Dheeraj Duggineni, MD

TEAM LEAD

Dr. Dheeraj Duggineni is a Clinical Instructor and Administrative Fellow at the Stanford Department of Emergency Medicine. Board-certified in Emergency Medicine, he has extensive experience implementing operational improvements across diverse hospital systems, offering valuable insight into the real-world challenges of integrating new technologies into emergency care. As former Chief Resident at the University of Pennsylvania, he led quality improvement initiatives, developed ED-specific pathways recognized across the health system, and managed departmental operations during periods of significant growth. A co-founder of an international NGO and current Wharton MBA candidate, Dr.
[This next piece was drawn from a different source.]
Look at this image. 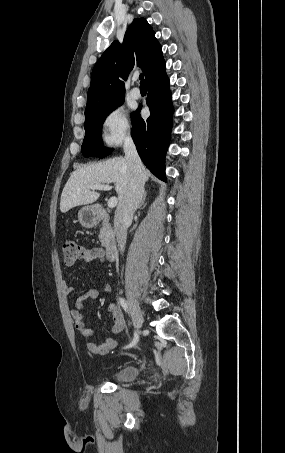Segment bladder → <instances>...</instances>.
I'll return each mask as SVG.
<instances>
[{"instance_id": "obj_1", "label": "bladder", "mask_w": 285, "mask_h": 453, "mask_svg": "<svg viewBox=\"0 0 285 453\" xmlns=\"http://www.w3.org/2000/svg\"><path fill=\"white\" fill-rule=\"evenodd\" d=\"M139 375V369L134 365L121 366L112 372L109 377L117 382L130 381L135 379Z\"/></svg>"}]
</instances>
Duggineni is passionate about bridging the gap between innovation and clinical practice to deliver patient- and system-focused solutions that advance care delivery.

Helen Lu, MD

TEAM LEAD

Dr. Helen Lu is a Clinical Instructor and Administrative Fellow at the Stanford Department of Emergency Medicine. With a background in bioengineering, she earned her medical degree from University of Louisville and completed her emergency medicine residency at Rutgers New Jersey Medical School. As a Wharton Executive MBA candidate, she is dedicated to optimizing clinical operations and advancing patient care through industry collaboration and health tech innovation.

Austin Schoeffler, MD

TEAM LEAD

Austin Schoeffler, M.D., is an emergency medicine physician and clinical informatics fellow at Stanford University. Dr. Schoeffler earned his M.D. from The Ohio State University College of Medicine and completed his Emergency Medicine Residency at University Hospitals/Case Western Reserve University in Cleveland. He is currently pursuing a two-year fellowship in Clinical Informatics at Stanford, focusing on the integration of machine learning and digital health solutions within emergency care.

OUR STAFF

Joyce Macalalad

PROGRAM COORDINATOR

Joyce is STEPP’s coordinator. She graduated with a Bachelor of Science in Molecular, Cell, and Developmental Biology from UCLA. Joyce has a passion for applying systems thinking to complex operational challenges. She brings cross-sector experience from Stanford Medicine, early-stage startups, and academic research, where she has led strategic projects in digital health, AI integration, and clinical operations optimization. With a background that spans product strategy, research operations, and data analytics, Joyce excels in transforming user insights into scalable solutions that improve both provider workflows and patient engagement. Her work is rooted in human-centered design and grounded in technical rigor, with a commitment to advancing precision, equity, and innovation in emergency medicine.